Albany Med nurses’ contract expires as hospital, nurses fail to reach agreement
Nurses at Albany Medical Center began working without a contract Thursday after it expired Wednesday.
Both sides have agreed to bring in a mediator. They have been negotiating for several months now.
Nurses, part of the New York State Nurses Association, demanded the hospital fix what the union said was a staffing crisis.
Nurses who were negotiating spoke to NewsChannel 13 Thursday. They said the long wait times reported in the hospital’s emergency department were tied directly to high turnover of staff, and that while the hospital was bringing in new nurses, it was not doing enough to retain veterans.
“We cannot have a hospital full of new grads taking care of all of the patients that are getting transported in from other hospitals because they need a higher level of care. They deserve to have nurses to turn to, to guide them through this so that they can be that strong,” Kathryn Dupuis, a labor and delivery nurse.
Albany Medical Center CEO Dr. Dennis McKenna spoke to NewsChannel 13 about long wait times. Asked if the long wait times recorded at Albany Medical Center were acceptable and whether they were due to staffing, he said long wait times were not acceptable, but that they are a regional problem. He said wait times have been going down and the reason for them is more complicated than just staffing.

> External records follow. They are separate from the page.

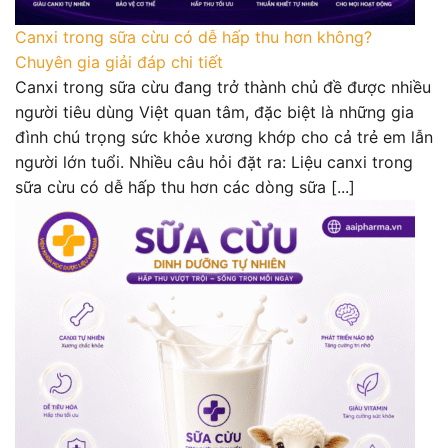
Canxi trong sữa cừu có dễ hấp thu hơn không?
Chuyên gia giải đáp chi tiết
Canxi trong sữa cừu đang trở thành chủ đề được nhiều
người tiêu dùng Việt quan tâm, đặc biệt là những gia
đình chú trọng sức khỏe xương khớp cho cả trẻ em lẫn
người lớn tuổi. Nhiều câu hỏi đặt ra: Liệu canxi trong
sữa cừu có dễ hấp thu hơn các dòng sữa [...]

“To your specific question, is it about staffing, I’d say the answer is no. We know there’s a lot of demands put on emergency departments, we know that at Albany Medical, obviously as a trauma program, as a children’s hospital, with comprehensive services, there’s significant demand put on us for that. But there are many things that we have done and continue to do to meet those demands,” McKenna said.
The mediator could take about a week or more to come in. Dr. McKenna said it was not unusual for nurses’ contracts to expire, and he was confident they would come to an agreement.